Agentic AI works by executing workflows. Its output quality is a direct function of workflow quality. Feed it how a 20-year account manager handles a renewal (steps that were never written down, vary by client, and live nowhere except in muscle memory) and the output becomes unreliable in ways that carry real liability risk for the agency. Most agency workflows were never built to be documented. They grew as relationship businesses, and the process lived with the person. A senior account manager’s renewal workflow and a junior one’s are often genuinely different, and neither version exists anywhere in writing.

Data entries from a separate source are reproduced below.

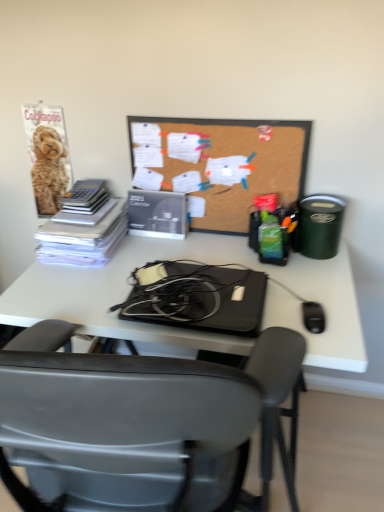 Question: In the image, is black matte laptop at center on the left side or the right side of white paper stack at left?

Choices:
 (A) left
 (B) right

Answer: (B)

Question: From the image's perspective, is black matte laptop at center positioned above or below white paper stack at left?

Choices:
 (A) below
 (B) above

Answer: (A)

Question: Which object is the closest to the matte black calendar at center?

Choices:
 (A) white paper stack at left
 (B) black plastic chair at center
 (C) corkboard at center
 (D) black plastic mouse at lower right
 (E) black matte laptop at center

Answer: (A)

Question: Based on their relative distances, which object is farther from the black plastic chair at center?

The data problem is equally structural. Insurance is an industry where 64% of the most valuable information arrives as unstructured PDFs, loss runs, and scanned submissions. ACORD, the closest thing insurance has to a shared data language across carriers and systems, is interpreted differently by every platform that claims to support it. Downstream, an agentic workflow completing a commercial lines submission is working with inputs that are inconsistently structured at the source.
While this is not an argument against AI in insurance, one agency recently reported that commission reconciliation (matching carrier payments against their book of business) dropped from two days of manual work to five minutes after AI. That is a task with a clearly defined input, a known correct output, and no ambiguity in the business rules. Coverage gap analysis also follows a similar pattern where an agent can run the same structured comparison across an entire book of business simultaneously, something a senior producer could only ever do one client at a time.
The pattern across every deployment that works is consistent. There is a tightly scoped task, a clean data source, and a defined set of business rules governing the output.
It is not uncommon that the conversations about AI readiness in insurance land on model capability being the limiting factor. However, in the deployments we have worked through at ValueLabs with AiDE, the failure point is almost always upstream i.e., how well the process was defined before the agent was asked to execute it. The enterprises building toward meaningful AI in 2026 are starting with the foundational work first: documenting processes, cleaning their agency management system data, and defining what correct looks like before asking an agent to produce it. That work has no compelling vendor deck, no impressive benchmark, and no shortcut. It is also what the other 22% did before anyone was watching.